▸ **Your goal**:
Everything from the line with "afirmativo, constituirá, en" down to the line with "Berg/Fels/Ski/Eis/Radltouren im weiteren" below must be printed exactly, those two lines included. Exclude pictures.
[Material shown — start]
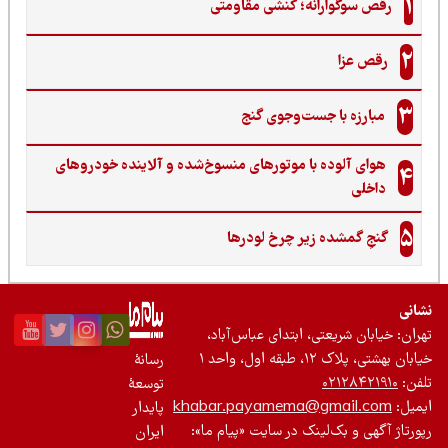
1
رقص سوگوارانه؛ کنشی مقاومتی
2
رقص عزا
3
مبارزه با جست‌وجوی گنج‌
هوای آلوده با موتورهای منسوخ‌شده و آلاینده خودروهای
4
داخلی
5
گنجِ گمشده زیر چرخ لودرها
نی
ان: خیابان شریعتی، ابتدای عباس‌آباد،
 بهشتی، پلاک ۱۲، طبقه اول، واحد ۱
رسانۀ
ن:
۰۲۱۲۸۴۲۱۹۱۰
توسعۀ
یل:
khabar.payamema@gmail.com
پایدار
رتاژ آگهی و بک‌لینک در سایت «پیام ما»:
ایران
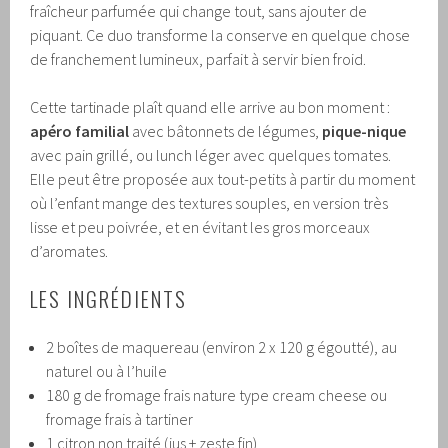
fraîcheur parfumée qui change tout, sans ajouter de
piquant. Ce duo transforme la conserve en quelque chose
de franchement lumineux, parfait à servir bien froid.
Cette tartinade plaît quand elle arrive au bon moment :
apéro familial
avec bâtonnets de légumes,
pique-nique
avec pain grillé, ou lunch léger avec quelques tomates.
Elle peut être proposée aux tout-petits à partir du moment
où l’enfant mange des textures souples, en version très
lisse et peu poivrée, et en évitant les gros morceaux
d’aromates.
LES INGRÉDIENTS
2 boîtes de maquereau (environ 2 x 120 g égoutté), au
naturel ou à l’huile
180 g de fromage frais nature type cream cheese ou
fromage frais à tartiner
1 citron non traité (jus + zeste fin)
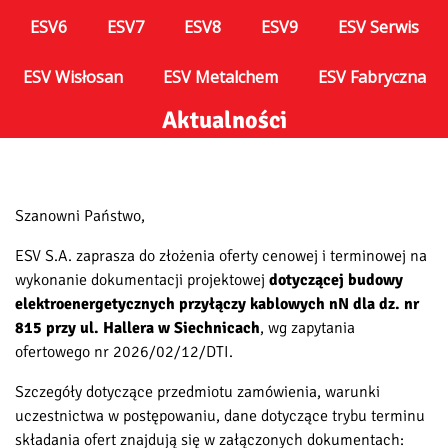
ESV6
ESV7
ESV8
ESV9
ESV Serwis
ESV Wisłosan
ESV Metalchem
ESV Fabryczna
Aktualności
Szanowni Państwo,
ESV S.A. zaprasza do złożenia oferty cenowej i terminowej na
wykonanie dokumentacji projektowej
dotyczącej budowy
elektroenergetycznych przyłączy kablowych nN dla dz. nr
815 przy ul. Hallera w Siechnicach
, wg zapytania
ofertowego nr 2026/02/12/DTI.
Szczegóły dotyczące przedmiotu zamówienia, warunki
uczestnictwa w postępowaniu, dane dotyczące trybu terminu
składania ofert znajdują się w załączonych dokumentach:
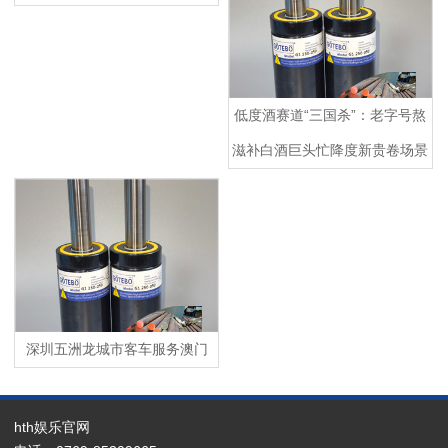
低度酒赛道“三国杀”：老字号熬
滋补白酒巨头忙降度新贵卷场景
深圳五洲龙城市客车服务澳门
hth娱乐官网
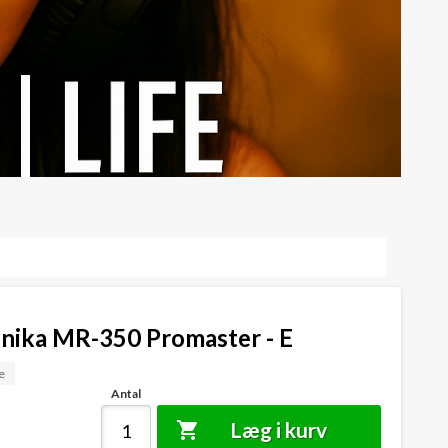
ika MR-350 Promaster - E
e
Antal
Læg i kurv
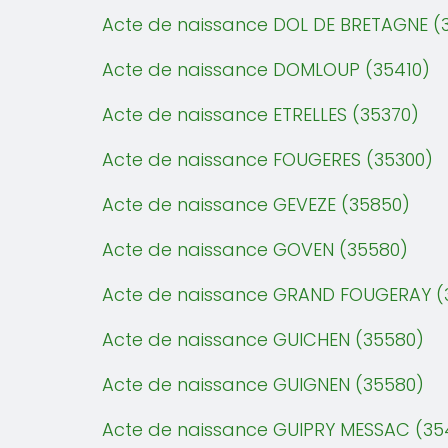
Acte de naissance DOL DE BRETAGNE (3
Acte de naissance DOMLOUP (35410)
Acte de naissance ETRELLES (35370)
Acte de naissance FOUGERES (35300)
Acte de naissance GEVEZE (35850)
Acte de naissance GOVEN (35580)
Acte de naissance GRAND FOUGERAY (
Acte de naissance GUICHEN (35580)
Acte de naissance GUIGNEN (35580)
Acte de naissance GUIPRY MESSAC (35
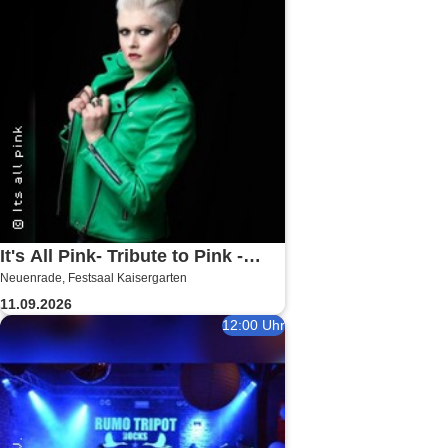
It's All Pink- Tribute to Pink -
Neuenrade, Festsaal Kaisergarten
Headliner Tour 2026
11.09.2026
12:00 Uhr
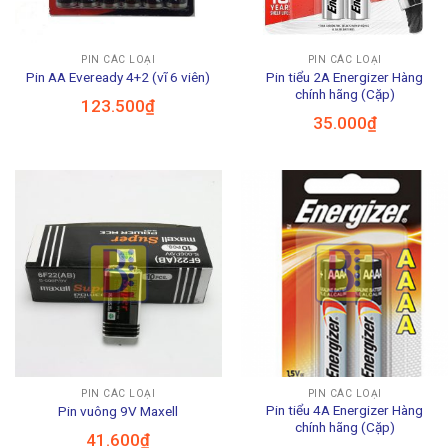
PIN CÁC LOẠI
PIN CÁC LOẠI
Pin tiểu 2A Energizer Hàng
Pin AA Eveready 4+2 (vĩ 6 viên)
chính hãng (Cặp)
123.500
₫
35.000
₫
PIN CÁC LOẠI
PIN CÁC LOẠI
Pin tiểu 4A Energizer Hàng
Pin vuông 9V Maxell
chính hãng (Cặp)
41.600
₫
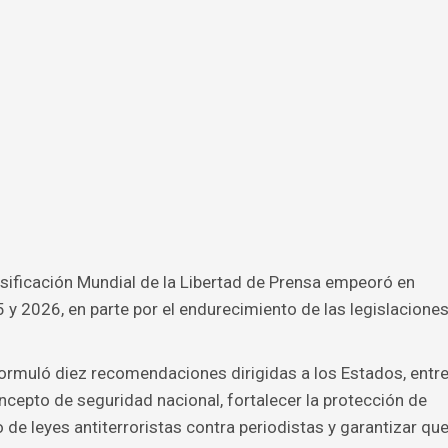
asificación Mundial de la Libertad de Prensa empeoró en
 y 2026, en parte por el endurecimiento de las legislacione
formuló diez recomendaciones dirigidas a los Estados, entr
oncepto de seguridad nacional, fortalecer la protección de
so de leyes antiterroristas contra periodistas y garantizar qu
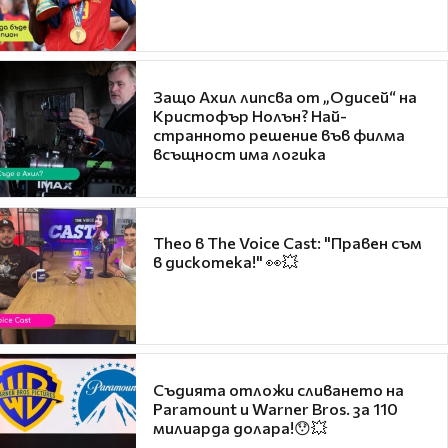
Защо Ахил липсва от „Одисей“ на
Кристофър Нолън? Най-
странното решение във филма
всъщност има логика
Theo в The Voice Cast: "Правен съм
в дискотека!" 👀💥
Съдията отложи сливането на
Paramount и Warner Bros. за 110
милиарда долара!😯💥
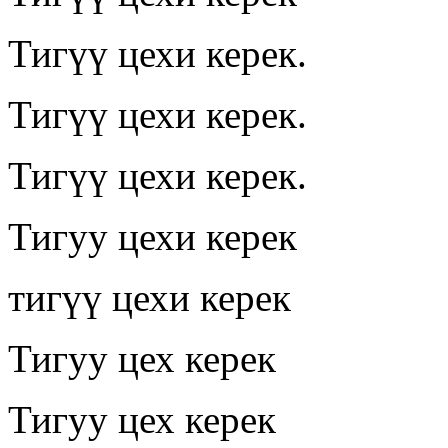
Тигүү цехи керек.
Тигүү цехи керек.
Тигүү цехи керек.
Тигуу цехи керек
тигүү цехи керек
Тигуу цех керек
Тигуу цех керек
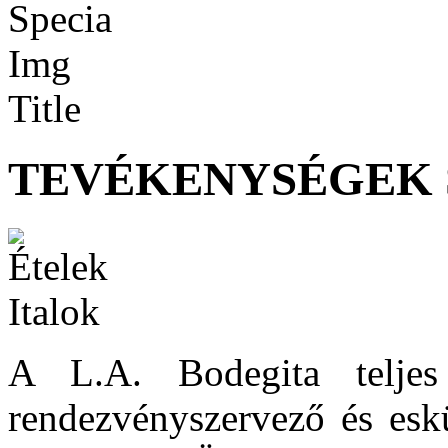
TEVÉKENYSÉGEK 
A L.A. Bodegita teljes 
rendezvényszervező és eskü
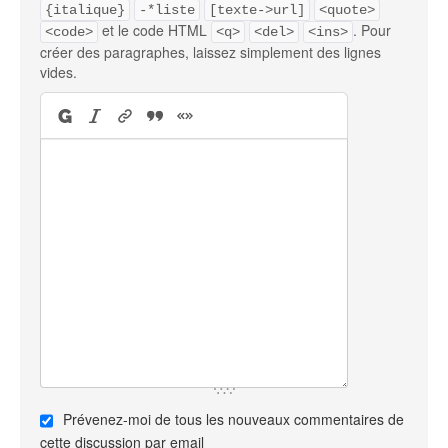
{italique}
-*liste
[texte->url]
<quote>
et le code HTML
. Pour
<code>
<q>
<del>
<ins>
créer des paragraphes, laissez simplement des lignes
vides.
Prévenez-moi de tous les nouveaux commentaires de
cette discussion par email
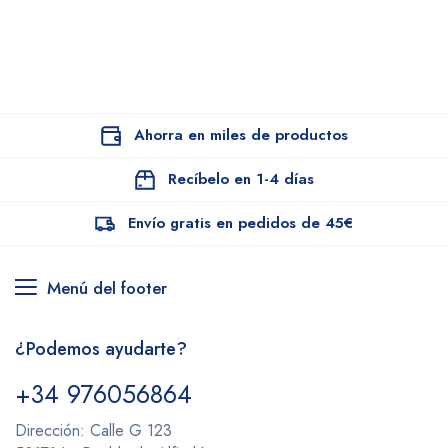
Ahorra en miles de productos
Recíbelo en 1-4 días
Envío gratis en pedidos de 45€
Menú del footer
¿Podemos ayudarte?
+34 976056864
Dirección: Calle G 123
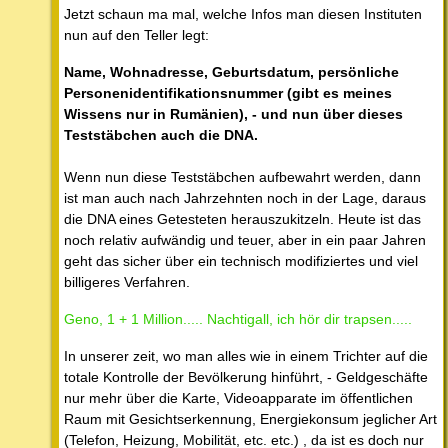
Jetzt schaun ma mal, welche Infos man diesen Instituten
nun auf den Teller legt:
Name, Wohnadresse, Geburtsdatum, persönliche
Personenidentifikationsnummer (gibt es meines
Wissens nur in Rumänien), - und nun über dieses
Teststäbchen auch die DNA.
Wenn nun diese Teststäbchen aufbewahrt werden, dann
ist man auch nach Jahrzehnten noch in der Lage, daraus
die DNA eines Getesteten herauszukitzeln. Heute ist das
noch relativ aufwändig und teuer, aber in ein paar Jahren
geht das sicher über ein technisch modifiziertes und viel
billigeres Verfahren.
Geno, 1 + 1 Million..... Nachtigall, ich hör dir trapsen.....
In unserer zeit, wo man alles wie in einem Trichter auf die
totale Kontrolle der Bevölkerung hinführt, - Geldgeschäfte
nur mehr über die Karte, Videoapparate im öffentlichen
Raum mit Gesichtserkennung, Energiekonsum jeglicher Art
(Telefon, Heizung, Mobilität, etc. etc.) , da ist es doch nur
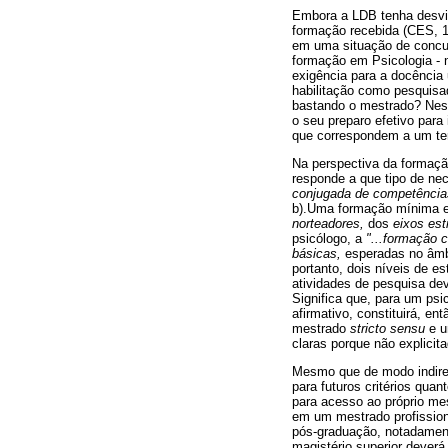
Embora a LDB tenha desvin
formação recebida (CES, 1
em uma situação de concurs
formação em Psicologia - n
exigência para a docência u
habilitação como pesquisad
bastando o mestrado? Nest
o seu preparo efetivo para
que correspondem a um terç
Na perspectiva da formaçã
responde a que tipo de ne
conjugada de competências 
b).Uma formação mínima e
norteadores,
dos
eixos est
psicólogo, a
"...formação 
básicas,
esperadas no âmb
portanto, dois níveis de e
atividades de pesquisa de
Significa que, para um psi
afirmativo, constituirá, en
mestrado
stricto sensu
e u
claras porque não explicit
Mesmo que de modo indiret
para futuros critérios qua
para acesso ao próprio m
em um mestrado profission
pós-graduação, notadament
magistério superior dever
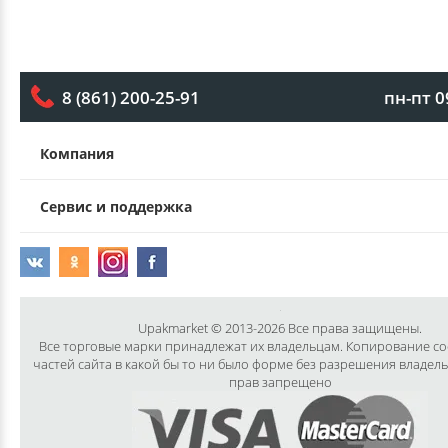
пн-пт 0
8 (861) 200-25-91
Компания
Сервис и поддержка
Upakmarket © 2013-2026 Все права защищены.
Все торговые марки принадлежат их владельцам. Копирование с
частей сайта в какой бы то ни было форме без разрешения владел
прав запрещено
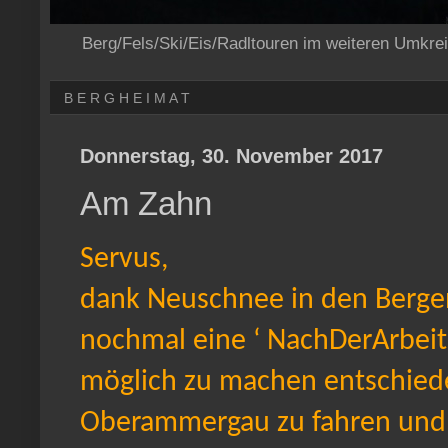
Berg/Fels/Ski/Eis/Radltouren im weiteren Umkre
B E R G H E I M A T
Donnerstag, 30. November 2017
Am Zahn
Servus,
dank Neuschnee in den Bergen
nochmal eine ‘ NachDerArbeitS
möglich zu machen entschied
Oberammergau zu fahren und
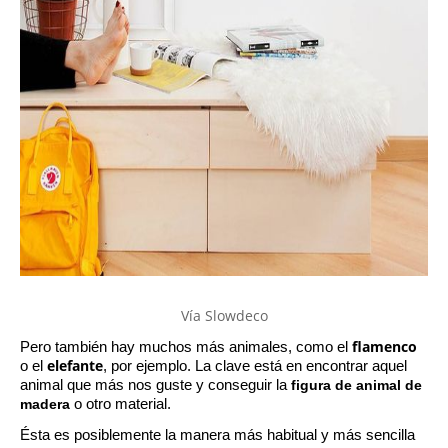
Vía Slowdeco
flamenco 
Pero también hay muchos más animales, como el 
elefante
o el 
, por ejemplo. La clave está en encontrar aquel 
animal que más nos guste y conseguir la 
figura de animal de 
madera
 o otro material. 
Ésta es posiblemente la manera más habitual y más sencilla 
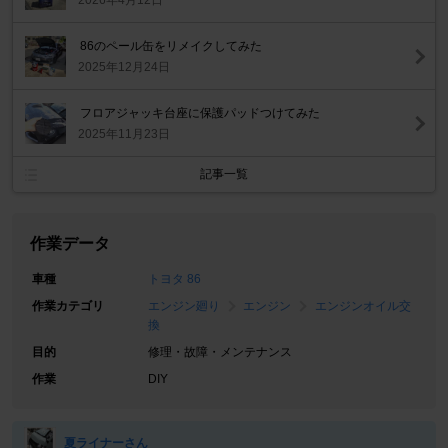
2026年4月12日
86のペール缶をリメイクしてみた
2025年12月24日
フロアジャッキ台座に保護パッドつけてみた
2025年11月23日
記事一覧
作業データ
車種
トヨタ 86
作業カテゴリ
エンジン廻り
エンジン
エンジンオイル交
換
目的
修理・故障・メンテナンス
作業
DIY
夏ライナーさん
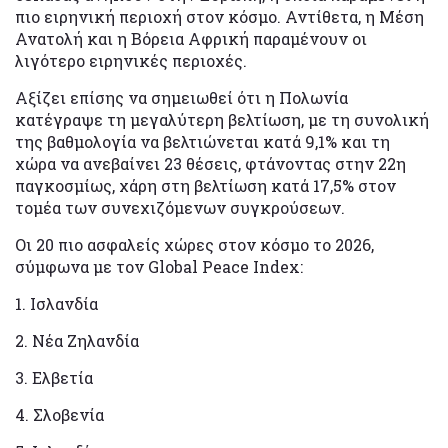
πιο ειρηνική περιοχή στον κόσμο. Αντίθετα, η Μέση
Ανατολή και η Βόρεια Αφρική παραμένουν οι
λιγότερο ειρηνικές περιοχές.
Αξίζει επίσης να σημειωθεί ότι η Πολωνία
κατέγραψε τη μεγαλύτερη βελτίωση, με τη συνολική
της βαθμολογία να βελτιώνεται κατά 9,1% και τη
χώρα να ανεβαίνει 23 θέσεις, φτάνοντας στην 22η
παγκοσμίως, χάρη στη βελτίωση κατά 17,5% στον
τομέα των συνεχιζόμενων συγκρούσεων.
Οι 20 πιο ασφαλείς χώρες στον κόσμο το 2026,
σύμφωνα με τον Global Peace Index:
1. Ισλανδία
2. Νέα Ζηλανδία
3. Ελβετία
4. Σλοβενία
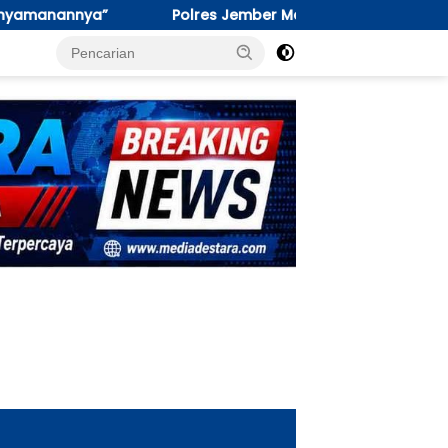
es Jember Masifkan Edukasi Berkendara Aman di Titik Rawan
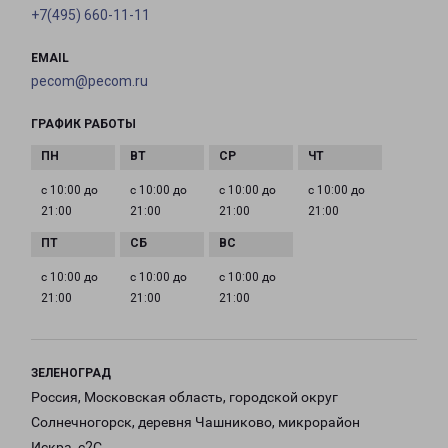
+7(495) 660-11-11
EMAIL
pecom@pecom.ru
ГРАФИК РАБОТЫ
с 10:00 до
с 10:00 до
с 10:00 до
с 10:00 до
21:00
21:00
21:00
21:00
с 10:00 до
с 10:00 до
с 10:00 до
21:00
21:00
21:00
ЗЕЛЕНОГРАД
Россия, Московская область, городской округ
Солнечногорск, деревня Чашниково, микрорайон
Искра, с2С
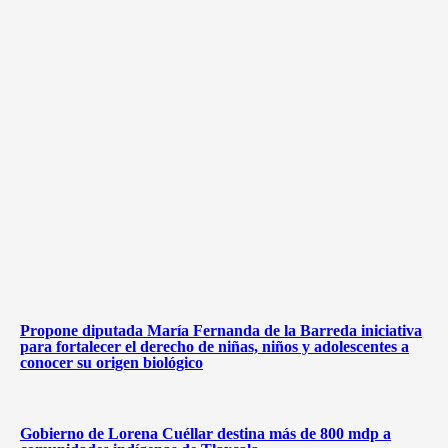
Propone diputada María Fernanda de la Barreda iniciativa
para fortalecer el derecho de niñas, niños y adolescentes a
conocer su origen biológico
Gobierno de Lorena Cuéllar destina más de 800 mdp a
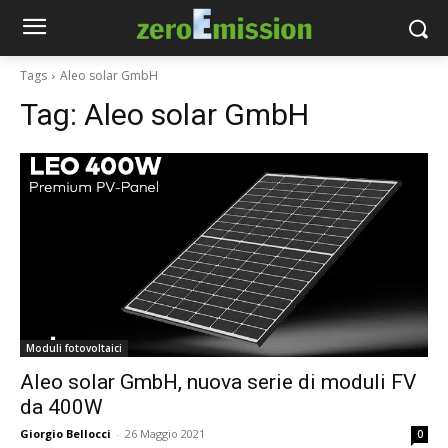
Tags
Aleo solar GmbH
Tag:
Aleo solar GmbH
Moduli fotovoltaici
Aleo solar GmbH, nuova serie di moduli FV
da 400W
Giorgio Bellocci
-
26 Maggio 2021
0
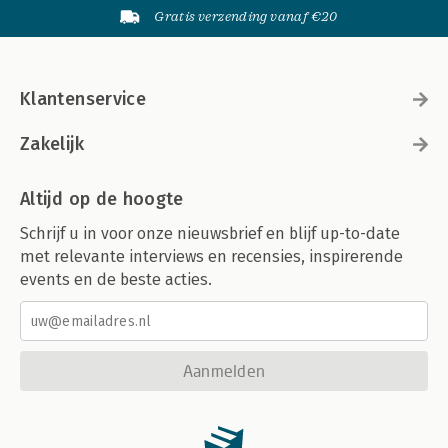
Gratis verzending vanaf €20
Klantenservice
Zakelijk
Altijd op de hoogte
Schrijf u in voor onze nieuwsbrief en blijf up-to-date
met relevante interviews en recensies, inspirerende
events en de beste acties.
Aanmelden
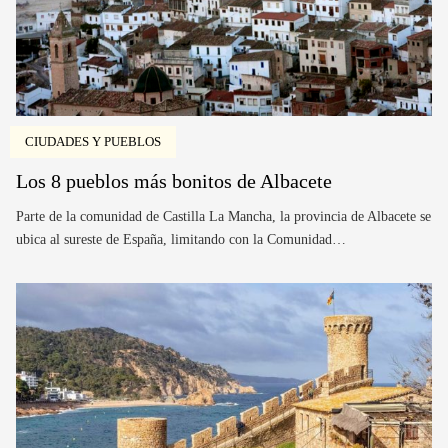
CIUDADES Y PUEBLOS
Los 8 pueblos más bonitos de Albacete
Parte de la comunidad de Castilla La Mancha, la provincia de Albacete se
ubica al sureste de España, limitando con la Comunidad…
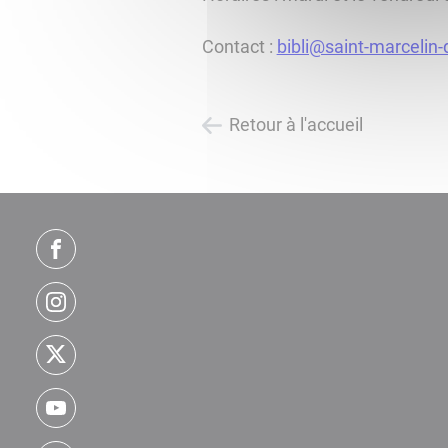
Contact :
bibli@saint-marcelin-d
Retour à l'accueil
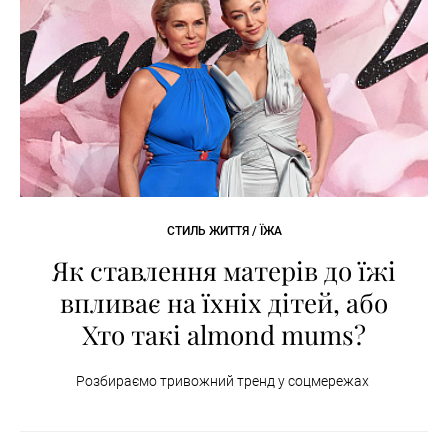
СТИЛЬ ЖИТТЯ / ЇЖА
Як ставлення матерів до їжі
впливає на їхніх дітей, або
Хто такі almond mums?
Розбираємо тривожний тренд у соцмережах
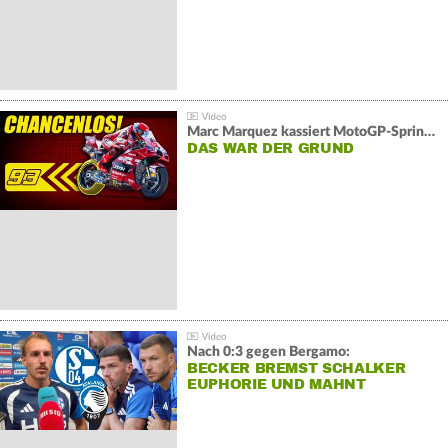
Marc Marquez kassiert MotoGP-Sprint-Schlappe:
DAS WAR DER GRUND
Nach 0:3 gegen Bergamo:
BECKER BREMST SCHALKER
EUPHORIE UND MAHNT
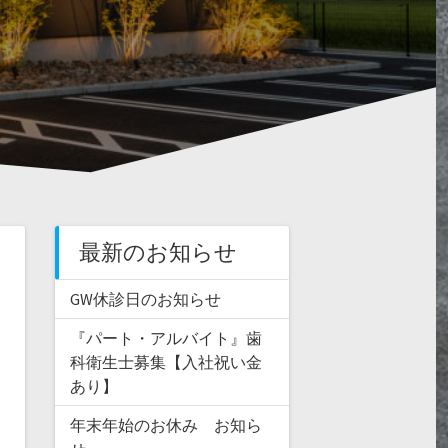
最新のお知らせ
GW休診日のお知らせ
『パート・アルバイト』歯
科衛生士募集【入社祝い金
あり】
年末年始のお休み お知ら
[Material shown — finish]
▸ **Task answer**:
afirmativo, constituirá, en
mestrado
stricto sensu
e u
claras porque não explicit
Mesmo que de modo indiret
para futuros critérios qua
para acesso ao próprio m
em um mestrado profission
pós-graduação, notadament
magistério superior dever
пн-пт 0
8 (861) 200-25-91
Компания
Сервис и поддержка
Upakmarket © 2013-2026 Все права защищены.
Все торговые марки принадлежат их владельцам. Копирование с
частей сайта в какой бы то ни было форме без разрешения владел
прав запрещено
Berg/Fels/Ski/Eis/Radltouren im weiteren Umkre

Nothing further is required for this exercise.